The answer is simple. Use your teams. Teams are the delivery vehicle for any organisation. They are the place where new ideas get developed, problems get solved, and real work gets done. It’s easier to see what your colleagues are doing or saying and to challenge or support them within a team. It’s easier for your colleagues to see what you’re doing, or not doing, too. All this make teams the ideal container for learning, practicing, and embedding these new habits.

Your team purpose in probably more immediate and accessible than your whole organisation’s purpose. If you know how your team’s purpose contributes to the whole, then this becomes a ‘north star’ that lifts your focus beyond your individual roles. Developing the habits that sustain healthy constructive relationships is also easier with the people you work with regularly, because you have a shared language and expectations of each other. This also feeds the third habit of continual learning, because you can foster psychological safety more readily in a team. When people feel safe to ask different questions, take risks and speak up, learning speeds up too.

To conclude

I began by comparing organisations to a Portuguese man o’war. Let me finish by pointing out two important ways that organisations are NOT like a jelly fish.

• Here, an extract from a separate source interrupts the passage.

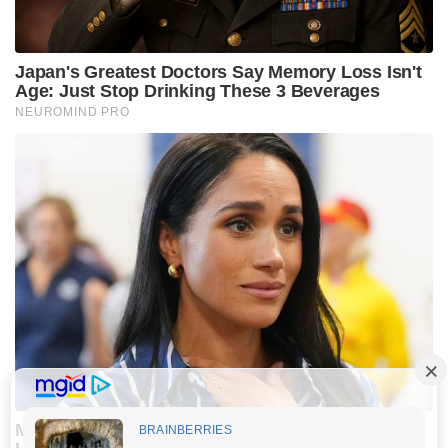
Japan's Greatest Doctors Say Memory Loss Isn't
Age: Just Stop Drinking These 3 Beverages
NEUROMIND PRO
Meghan Markle's Daughter All Grown Up — See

Individual polyps are not conscious – certainly not in the way we are as humans. We each have our own needs, aspirations, and fears. We also have individual agency (or at least a belief that we can exert influence) that a single polyp lacks. I believe leaders have a responsibility to themselves, to the people with whom you work, and your clients and stakeholders, to create the healthiest, highest performing organisations we can. Healthy in terms of individual’s wellbeing and learning, and high performing in terms of efficiently and sustainably producing goods or services of real value.

Secondly, a man o’war floats with the current, collecting food, reproducing, and then dying. It is perfectly integrated with its environment and doesn’t try to change anything beyond its own colony. Organisations are different because they need a collective purpose that drives their direction, growth, and contribution. They can’t remain passive like the jelly fish, but neither can they strive for endless growth. Steve Jobs may have talked about Apple existing to put a dent in the universe but having a purpose and contributing doesn’t need to be so grandiose. As long as your purpose gives you direction and meaning beyond your own personal needs, it will do the trick.

As we emerge from the pandemic and re-engage with each other in person, it’s more important than ever for leaders to bring connection and meaning to work. We can experience both connection and meaning through our relationships, and in the process maybe even create an organisation as magical and beautiful as a Portuguese man o’war.